Thursday, 11 June 2009
Food, Music, Food, Music, Food, Music, Food, Music, Ad Infinitum...
I admit that when I first cooked this dish I realised too late that I was missing two valuable ingredients: spring onions and shell-on raw prawns. I did have peeled prawns, though, but it was not the same. Since then I have made amends and now I can vouch for this recipe's delicious taste. And my favourite bit, besides eating it, of course? The aroma whilst it's cooking. It's just superb. And yes, it's yet another Nigel Slater's recipe. This blog, and this section in particular, is a fervent follower of Nigel Slater.
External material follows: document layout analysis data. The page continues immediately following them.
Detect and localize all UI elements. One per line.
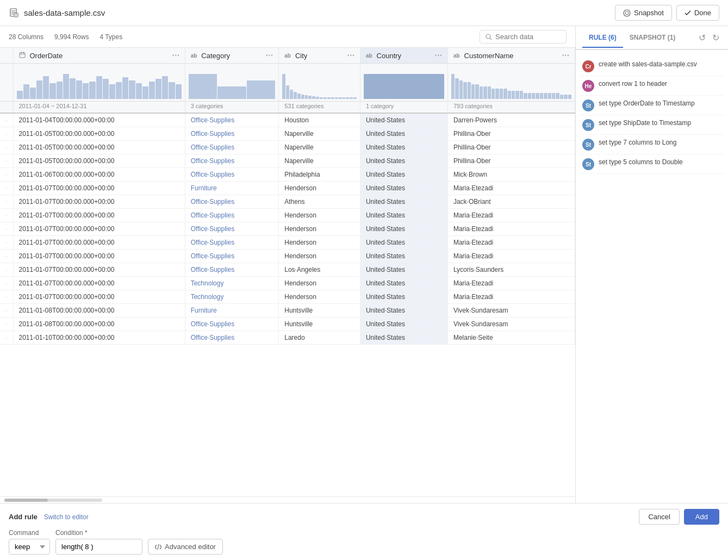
rule-item[interactable]: Crcreate with sales-data-sample.csv	[580, 57, 724, 76]
cell-category: Office·Supplies	[185, 168, 279, 182]
cell-customer-name: Vivek·Sundaresam	[447, 318, 575, 331]
cell-city: Henderson	[279, 277, 360, 290]
cell-category: Office·Supplies	[185, 318, 279, 331]
cancel-button[interactable]: Cancel	[639, 509, 679, 525]
cell-customer-name: Mick·Brown	[447, 168, 575, 182]
condition-group: Condition *	[55, 529, 142, 555]
cell-country: United·States	[360, 168, 447, 182]
right-panel-tabs: RULE (6) SNAPSHOT (1) ↺ ↻	[576, 26, 728, 50]
cell-city: Los·Angeles	[279, 263, 360, 277]
svg-point-8	[625, 11, 629, 15]
rule-item[interactable]: Stset type 5 columns to Double	[580, 154, 724, 174]
command-select[interactable]: keep delete filter	[9, 539, 50, 555]
search-box[interactable]	[480, 30, 567, 43]
col-type-ab-city: ab	[284, 53, 291, 59]
svg-rect-14	[23, 52, 24, 54]
cell-customer-name: Maria·Etezadi	[447, 222, 575, 236]
col-name-country: Country	[377, 52, 402, 60]
rows-stat: 9,994 Rows	[54, 33, 89, 41]
cell-category: Office·Supplies	[185, 113, 279, 127]
rule-text: set type 5 columns to Double	[599, 158, 683, 167]
add-rule-label: Add rule	[9, 513, 38, 521]
snapshot-button[interactable]: Snapshot	[615, 5, 672, 21]
command-group: Command keep delete filter	[9, 529, 50, 555]
add-rule-left: Add rule Switch to editor	[9, 513, 89, 521]
cell-order-date: 2011-01-07T00:00:00.000+00:00	[13, 263, 185, 277]
col-type-ab-country: ab	[366, 53, 372, 59]
col-name-category: Category	[201, 52, 230, 60]
form-row: Command keep delete filter Condition *	[9, 529, 719, 555]
cell-order-date: 2011-01-07T00:00:00.000+00:00	[13, 236, 185, 250]
condition-input[interactable]	[55, 539, 142, 555]
rule-item[interactable]: Stset type ShipDate to Timestamp	[580, 115, 724, 135]
col-name-order-date: OrderDate	[30, 52, 63, 60]
cell-country: United·States	[360, 209, 447, 222]
undo-button[interactable]: ↺	[696, 32, 708, 44]
col-header-category[interactable]: ab Category ⋯	[185, 48, 279, 64]
cell-country: United·States	[360, 277, 447, 290]
switch-editor-link[interactable]: Switch to editor	[44, 513, 89, 521]
cell-customer-name: Maria·Etezadi	[447, 209, 575, 222]
col-header-city[interactable]: ab City ⋯	[279, 48, 360, 64]
command-label: Command	[9, 529, 50, 537]
cell-category: Office·Supplies	[185, 209, 279, 222]
row-dot: ·	[0, 318, 13, 331]
col-menu-country[interactable]: ⋯	[434, 51, 442, 60]
rules-list: Crcreate with sales-data-sample.csvHecon…	[576, 50, 728, 503]
cell-city: Henderson	[279, 209, 360, 222]
row-dot: ·	[0, 113, 13, 127]
search-icon	[486, 34, 492, 40]
table-row: ·2011-01-07T00:00:00.000+00:00FurnitureH…	[0, 182, 575, 195]
rule-item[interactable]: Stset type OrderDate to Timestamp	[580, 96, 724, 115]
add-button[interactable]: Add	[684, 509, 719, 525]
cell-customer-name: Maria·Etezadi	[447, 182, 575, 195]
row-dot: ·	[0, 182, 13, 195]
col-header-order-date[interactable]: OrderDate ⋯	[13, 48, 185, 64]
cell-country: United·States	[360, 154, 447, 168]
col-menu-order-date[interactable]: ⋯	[172, 51, 179, 60]
col-menu-customer-name[interactable]: ⋯	[562, 51, 569, 60]
table-container[interactable]: OrderDate ⋯ ab Category	[0, 48, 575, 496]
range-row: 2011-01-04 ~ 2014-12-31 3 categories 531…	[0, 102, 575, 114]
col-header-customer-name[interactable]: ab CustomerName ⋯	[447, 48, 575, 64]
hist-empty	[0, 64, 13, 102]
tab-snapshot[interactable]: SNAPSHOT (1)	[623, 28, 682, 48]
top-bar: sales-data-sample.csv Snapshot Done	[0, 0, 728, 26]
advanced-editor-button[interactable]: Advanced editor	[148, 539, 223, 555]
col-header-country[interactable]: ab Country ⋯	[360, 48, 447, 64]
hist-order-date	[13, 64, 185, 102]
cell-order-date: 2011-01-04T00:00:00.000+00:00	[13, 113, 185, 127]
rule-icon: St	[582, 119, 594, 131]
rule-item[interactable]: Heconvert row 1 to header	[580, 76, 724, 96]
rule-text: set type 7 columns to Long	[599, 138, 676, 147]
cell-category: Office·Supplies	[185, 331, 279, 345]
svg-point-7	[624, 10, 630, 16]
row-dot: ·	[0, 277, 13, 290]
cell-order-date: 2011-01-07T00:00:00.000+00:00	[13, 290, 185, 304]
cell-country: United·States	[360, 113, 447, 127]
col-menu-category[interactable]: ⋯	[265, 51, 273, 60]
cell-city: Huntsville	[279, 304, 360, 318]
redo-button[interactable]: ↻	[710, 32, 721, 44]
cell-city: Henderson	[279, 222, 360, 236]
cell-city: Naperville	[279, 141, 360, 154]
table-row: ·2011-01-08T00:00:00.000+00:00Office·Sup…	[0, 318, 575, 331]
table-row: ·2011-01-05T00:00:00.000+00:00Office·Sup…	[0, 141, 575, 154]
done-button[interactable]: Done	[676, 5, 719, 21]
cell-order-date: 2011-01-07T00:00:00.000+00:00	[13, 250, 185, 263]
top-bar-right: Snapshot Done	[615, 5, 719, 21]
h-scrollbar[interactable]	[0, 496, 575, 503]
hist-customer-name	[447, 64, 575, 102]
tab-rule[interactable]: RULE (6)	[582, 28, 623, 48]
cell-country: United·States	[360, 141, 447, 154]
col-menu-city[interactable]: ⋯	[347, 51, 354, 60]
cell-order-date: 2011-01-05T00:00:00.000+00:00	[13, 141, 185, 154]
columns-stat: 28 Columns	[9, 33, 43, 41]
rule-item[interactable]: Stset type 7 columns to Long	[580, 135, 724, 154]
col-type-ab-category: ab	[191, 53, 197, 59]
row-dot: ·	[0, 154, 13, 168]
svg-rect-4	[14, 13, 18, 17]
cell-category: Office·Supplies	[185, 250, 279, 263]
search-input[interactable]	[495, 33, 561, 41]
cell-order-date: 2011-01-07T00:00:00.000+00:00	[13, 195, 185, 209]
The full description below has been copied and pasted from his regular column in The Observer newspaper, a publication for which he has written for sixteen years.
Prawns with Sichuan peppercorns and spring onions
2 fresh hot red chillies
a tsp Sichuan peppercorns
a large pinch of sugar
2 tsp of finely minced (or very finely chopped) ginger
4 cloves of garlic
6 spring onions
6 tbsp groundnut oil
400g large, shell-on raw prawns
Halve the chillies, scrape out the seeds, chop the flesh finely, and put into a small bowl. Put the peppercorns into a non-stick frying pan and toast for a minute or two until fragrant. Tip them out and grind to a fine powder using a spice mill or a pestle and mortar. Add to the chillies with the sugar, minced ginger and a teaspoon of sea salt.
Peel and finely chop the garlic. Trim the spring onions and chop them into fine pieces then add, with the garlic, to the chillies.
Pour the oil into a wok and get it smoking hot. Lower in the prawns and let them cook for a minute, then lift them out with a draining spoon. Add the chilli mixture to the wok and stir it round for a minute or less as it sizzles, so it does not burn.
Return the prawns to the pan, continue cooking for a couple of minutes, then serve immediately and eat while hot and peppery.
The music I selected to go with this dish is also full of aromas. Give me Azam Ali's voice any time. It brings much solace and warmth to my soul, just like this dish.
Cassandra Wilson's take on this Bob Marley's classic is, in my humble opinion, a classic itself.
Frank Black, who is one of the few performers I have heard doing an excellent version of 'Dirty Old Town', regales us a tune that burns your insides in the same way those chillies and ginger seethe on the pan.
And last but not least, a good old tango, because whenever I'm cooking a simple dish as the one above I have simple but deep music on in the background. And Astor Piazzolla is one of those artists who is capable of bringing the full flavour of music to any song he performs, just like spring onions and garlic. Enjoy.